Con algunas pocas excepciones, en casi todos los países, la democracia se debilita. El poder de las élites se multiplica al ritmo en que las desigualdades y la injusticia social se expanden. Derechos conquistados después de largos procesos de movilización popular, apoyados y fortalecidos por gobiernos nacionales, progresistas y de izquierda, se vuelven frágiles, se resquebrajan y son expropiados a las grandes mayorías. Las fortunas de una clase dominante corrupta y colonial crecen, cuanto más se empobrecen los sectores populares. Los privilegios de unos pocos se amplían, cuanto más se pone en evidencia que, para gran parte de la sociedad, la ciudadanía y los derechos que la fundamentan no pasan de una promesa casi siempre incumplida. Los poderosos, desde las fortalezas que siempre ocuparon, secuestran la soberanía popular e imponen el estado de excepción. América Latina y el Caribe no es sólo la región más injusta del planeta, es también la más violenta, la que más asesina jóvenes, trabajadores y trabajadoras, niñas y niños, líderes y lideresas populares, campesinos y campesinas, indígenas, negros y negras, en definitiva, pobres, excluidos y abandonados. Una región que ya no posee guerras, pero donde los más débiles siguen muriendo brutalmente como si las hubiera. Una región donde llamamos «naturales» a desastres ambientales producidos por las naciones más ricas y por la falta de inversión y de protección pública de nuestros propios gobiernos. Desastres ambientales que se cobran miles de víctimas, que destruyen nuestras frágiles estructuras urbanas, nuestros hospitales, nuestras escuelas y las esperanzas de un futuro mejor para miles de seres humanos a los que el agua y el viento no perdonan, cobrándoles injustamente con su sufrimiento, el desprecio que la producción de riquezas le ha tributado a la naturaleza.

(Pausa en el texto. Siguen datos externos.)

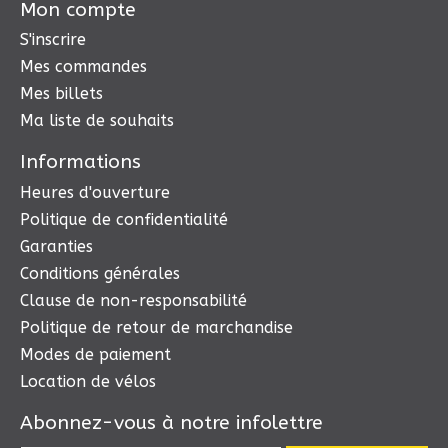
Mon compte
S'inscrire
Mes commandes
Mes billets
Ma liste de souhaits
Informations
Heures d'ouverture
Politique de confidentialité
Garanties
Conditions générales
Clause de non-responsabilité
Politique de retour de marchandise
Modes de paiement
Location de vélos
Abonnez-vous à notre infolettre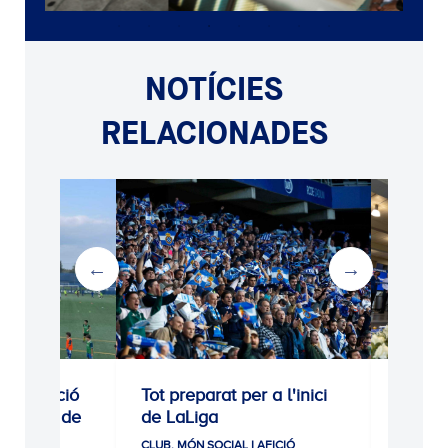
NOTÍCIES
RELACIONADES
Tot preparat per a l'inici
Sempre amb tu, ca
de LaLiga
CLUB, MÓN SOCIAL I AFIC
CLUB, MÓN SOCIAL I AFICIÓ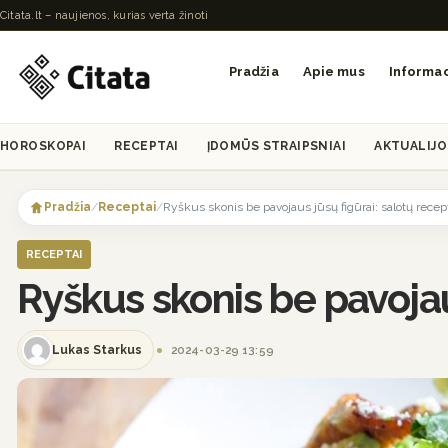
Citata.lt – naujienos, kurias verta žinoti
Pradžia
Apie mus
Informac
HOROSKOPAI
RECEPTAI
ĮDOMŪS STRAIPSNIAI
AKTUALIJO
Skip
to
Pradžia
/
Receptai
/
Ryškus skonis be pavojaus jūsų figūrai: salotų recep
content
RECEPTAI
Ryškus skonis be pavojau
Lukas Starkus
2024-03-29 13:59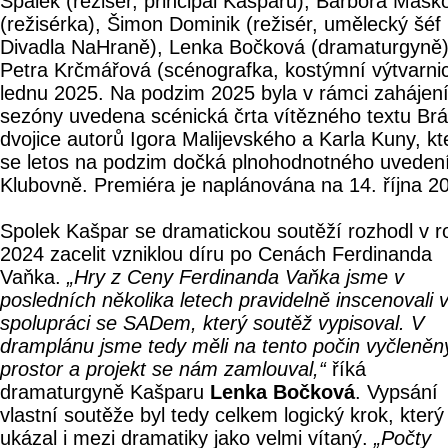
Špalek (režisér, principál Kašparu), Barbora Mašk
(režisérka), Šimon Dominik (režisér, umělecký šéf
Divadla NaHraně), Lenka Bočková (dramaturgyně)
Petra Krčmářová (scénografka, kostýmní výtvarnic
lednu 2025. Na podzim 2025 byla v rámci zahájen
sezóny uvedena scénická črta vítězného textu Br
dvojice autorů Igora Malijevského a Karla Kuny, kt
se letos na podzim dočká plnohodnotného uvedení
Klubovně. Premiéra je naplánována na 14. října 2
Spolek Kašpar se dramatickou soutěží rozhodl v r
2024 zacelit vzniklou díru po Cenách Ferdinanda
Vaňka.
„Hry z Ceny Ferdinanda Vaňka jsme v
posledních několika letech pravidelně inscenovali 
spolupráci se SADem, který soutěž vypisoval. V
dramplánu jsme tedy měli na tento počin vyčleněn
prostor a projekt se nám zamlouval,“
říká
dramaturgyně Kašparu
Lenka Bočková
. Vypsání
vlastní soutěže byl tedy celkem logický krok, který
ukázal i mezi dramatiky jako velmi vítaný.
„Počty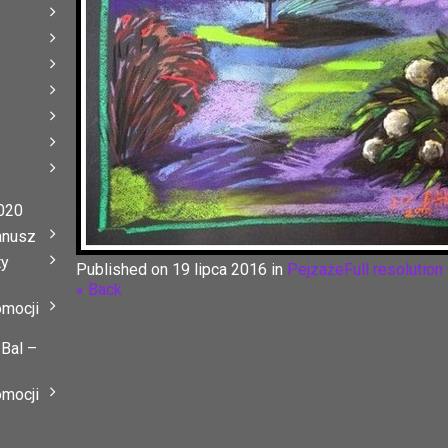
020
anusz
ty
Published on
19 lipca 2016
in
Pejzaże
Full resolution
« Back
omocji
 Bal –
omocji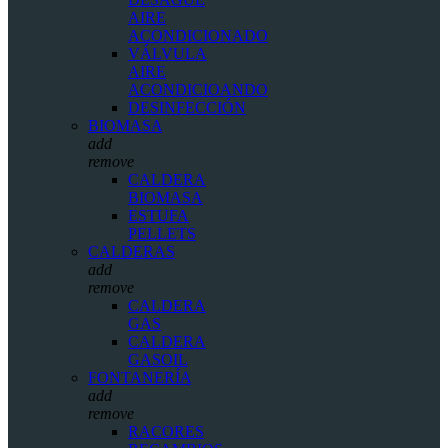
AIRE
ACONDICIONADO
VÁLVULA
AIRE
ACONDICIOANDO
DESINFECCIÓN
BIOMASA
add
remove
CALDERA
BIOMASA
ESTUFA
PELLETS
CALDERAS
add
remove
CALDERA
GAS
CALDERA
GASOIL
FONTANERÍA
add
remove
RACORES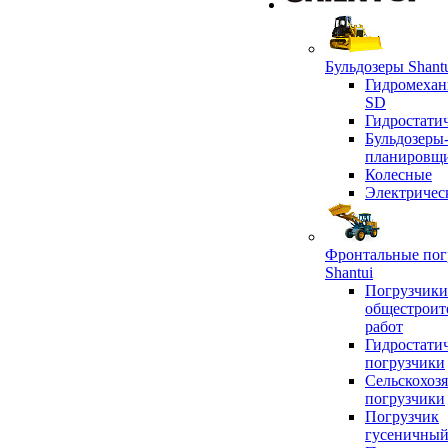
Бульдозеры Shant
Гидромехан
SD
Гидростати
Бульдозеры
планировщ
Колесные
Электричес
Фронтальные пог
Shantui
Погрузчики
общестроит
работ
Гидростати
погрузчики
Сельскохоз
погрузчики
Погрузчик
гусеничны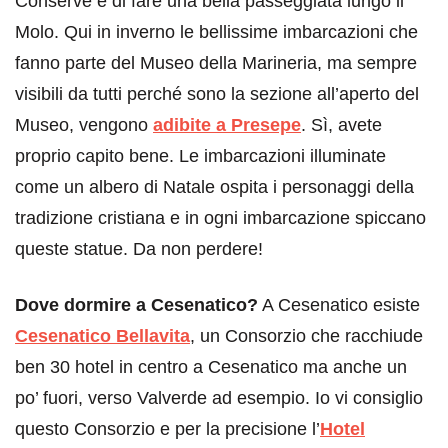
Conserve e di fare una bella passeggiata lungo il
Molo. Qui in inverno le bellissime imbarcazioni che
fanno parte del Museo della Marineria, ma sempre
visibili da tutti perché sono la sezione all’aperto del
Museo, vengono
adibite a Presepe
. Sì, avete
proprio capito bene. Le imbarcazioni illuminate
come un albero di Natale ospita i personaggi della
tradizione cristiana e in ogni imbarcazione spiccano
queste statue. Da non perdere!
Dove dormire a Cesenatico?
A Cesenatico esiste
Cesenatico Bellavita
, un Consorzio che racchiude
ben 30 hotel in centro a Cesenatico ma anche un
po’ fuori, verso Valverde ad esempio. Io vi consiglio
questo Consorzio e per la precisione l’
Hotel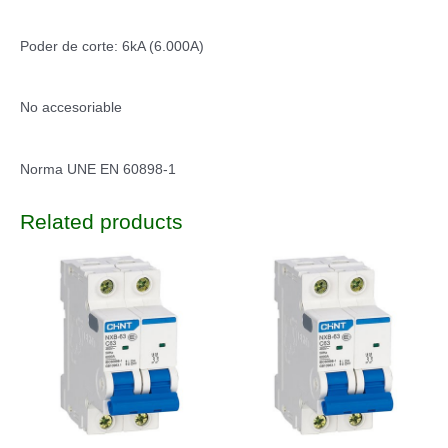
Poder de corte: 6kA (6.000A)
No accesoriable
Norma UNE EN 60898-1
Related products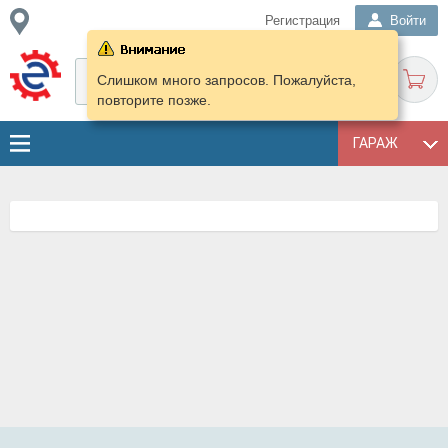
Регистрация
Войти
Слишком много запросов. Пожалуйста,
повторите позже.
ГАРАЖ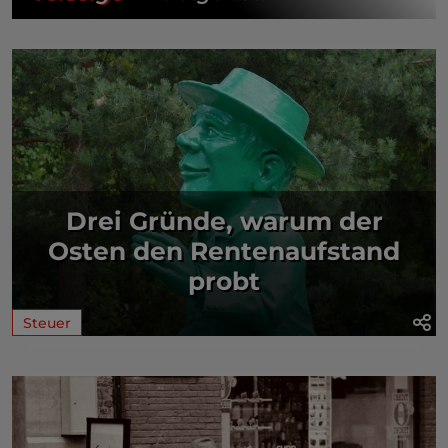
Drei Gründe, warum der
Osten den Rentenaufstand
probt
Steuer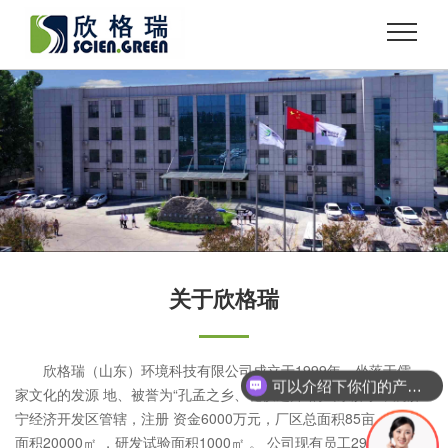
关于欣格瑞
欣格瑞（山东）环境科技有限公司成立于1999年，坐落于儒
可以介绍下你们的产品么？
家文化的发源 地、被誉为“孔孟之乡、礼仪之邦”的山东济宁，属济
宁经济开发区管辖，注册 资金6000万元，厂区总面积85亩，建筑
面积20000㎡ ，研发试验面积1000㎡ 。 公司现有员工294人，教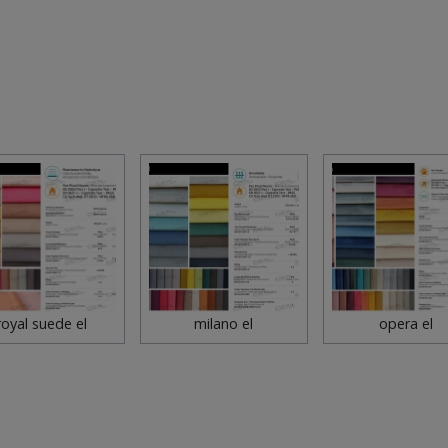
royal suede el
milano el
opera el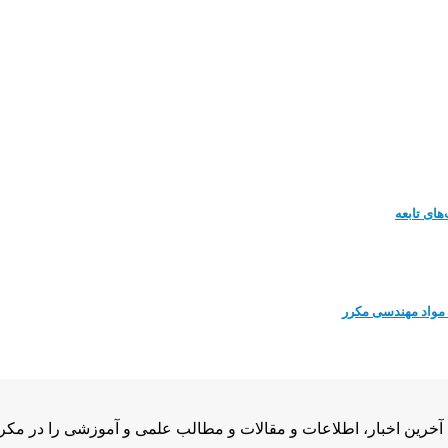
ای تابعه
مواد مهندسی مکرر
رین اخبار، اطلاعات و مقالات و مطالب علمی و آموزشی را در مکرر بل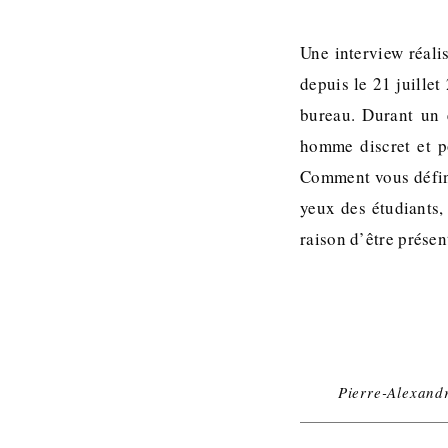
Une interview réali
depuis le 21 juille
bureau. Durant un 
homme discret et po
Comment vous défini
yeux des étudiants,
raison d’être présen
Pierre-Alexandr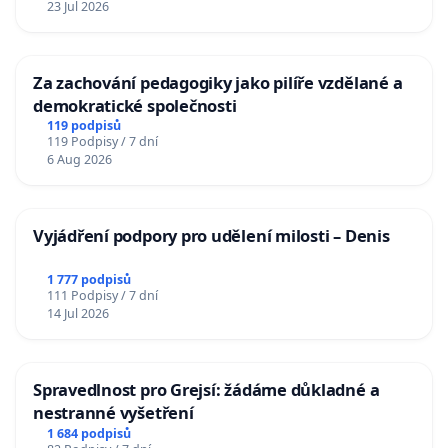
23 Jul 2026
Za zachování pedagogiky jako pilíře vzdělané a
demokratické společnosti
119 podpisů
119 Podpisy / 7 dní
6 Aug 2026
Vyjádření podpory pro udělení milosti – Denis
1 777 podpisů
111 Podpisy / 7 dní
14 Jul 2026
Spravedlnost pro Grejsí: žádáme důkladné a
nestranné vyšetření
1 684 podpisů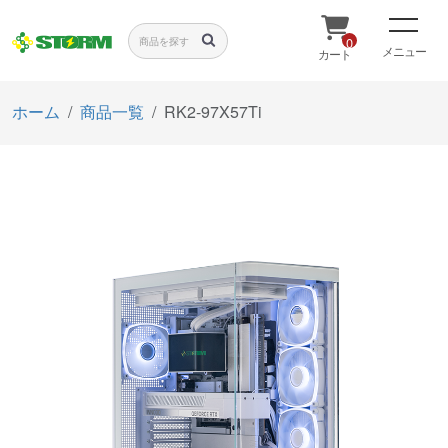
0
メニュー
カート
ホーム
商品一覧
RK2-97X57Ti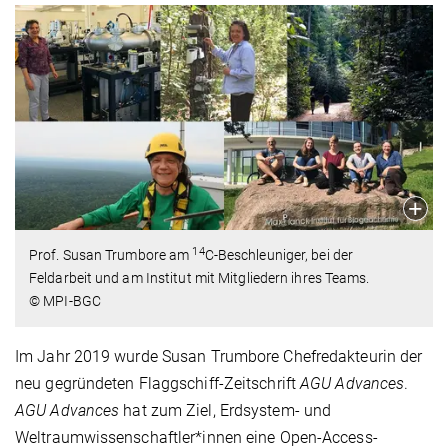
14
Prof. Susan Trumbore am
C-Beschleuniger, bei der
Feldarbeit und am Institut mit Mitgliedern ihres Teams.
© MPI-BGC
Im Jahr 2019 wurde Susan Trumbore Chefredakteurin der
neu gegründeten Flaggschiff-Zeitschrift
AGU Advances
.
AGU Advances
hat zum Ziel, Erdsystem- und
Weltraumwissenschaftler*innen eine Open-Access-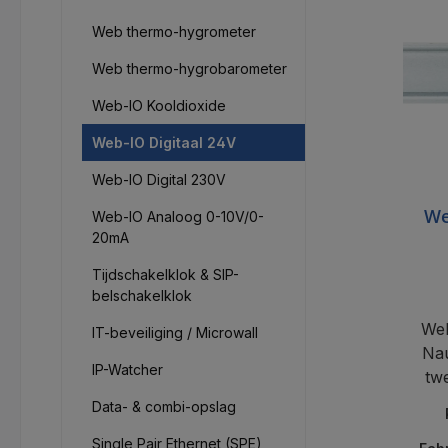
Web thermo-hygrometer
Web thermo-hygrobarometer
Web-IO Kooldioxide
Web-IO Digitaal 24V
Web-IO Digital 230V
We
Web-IO Analoog 0-10V/0-
20mA
Tijdschakelklok & SIP-
belschakelklok
Web
IT-beveiliging / Microwall
Nau
IP-Watcher
tw
In
Data- & combi-opslag
Single Pair Ethernet (SPE)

Pero hoy, como siempre ha sido, América Latina y el Caribe son territorios de resistencias y de luchas, de movilizaciones por la defensa, el fortalecimiento y la radicalización de la democracia. No asistimos impávidos ni indiferentes a la destrucción sistemática de nuestros derechos, a la privatización de los bienes públicos, al debilitamiento de los espacios de participación ciudadana, a la transformación de los tribunales y de los medios de comunicación en un patrimonio de las oligarquías políticas y económicas que aún nos gobiernan como si aspiraran a reinventar la Edad Media. Se movilizan los jóvenes, las mujeres, los campesinos y las campesinas, los trabajadores y las trabajadoras, las comunidades indígenas, las poblaciones afrolatinas. Y lo hacen porque no están dispuestos a seguir viviendo en una sociedad que los maltrata, que se sustenta en el patriarcado y en la discriminación de género, en el sexismo y en el racismo, en el monopolio del conocimiento y de la información, en la destrucción de los espacios que hemos conquistado para hacer de las nuestras, sociedades más dignas y libres.